** WHAT IS EXPECTED **
Copy each line of the material beneath that holds the word "Energie".

** DATA TO PROCESS **
[Start of section]

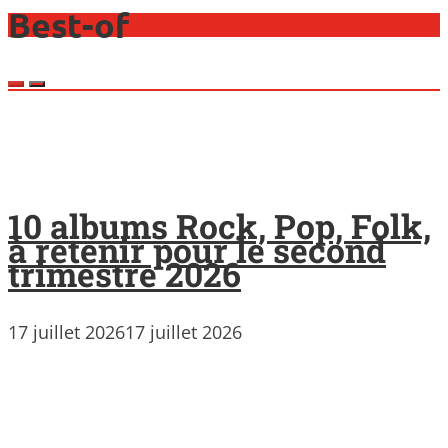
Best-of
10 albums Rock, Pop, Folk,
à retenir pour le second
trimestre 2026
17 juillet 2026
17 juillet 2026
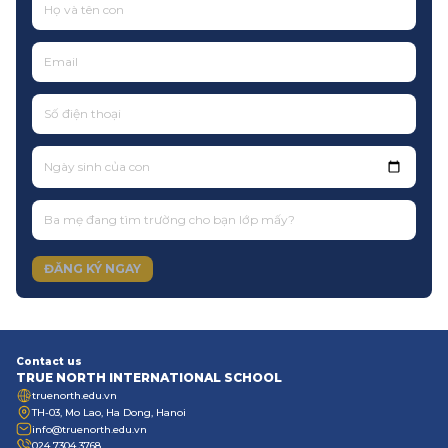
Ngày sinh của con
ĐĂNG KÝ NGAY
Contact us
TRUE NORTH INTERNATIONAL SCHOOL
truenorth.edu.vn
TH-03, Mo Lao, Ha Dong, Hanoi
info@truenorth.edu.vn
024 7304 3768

[End of section]
[Start of section]

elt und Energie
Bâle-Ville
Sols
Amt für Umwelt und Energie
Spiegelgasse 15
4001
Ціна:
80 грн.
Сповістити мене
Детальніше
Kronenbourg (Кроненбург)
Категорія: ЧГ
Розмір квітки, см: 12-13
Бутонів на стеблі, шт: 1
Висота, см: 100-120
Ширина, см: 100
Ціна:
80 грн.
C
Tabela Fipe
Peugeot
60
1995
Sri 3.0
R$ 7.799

[End of section]

** ANSWER SECTION **
elt und Energie
Amt für Umwelt und Energie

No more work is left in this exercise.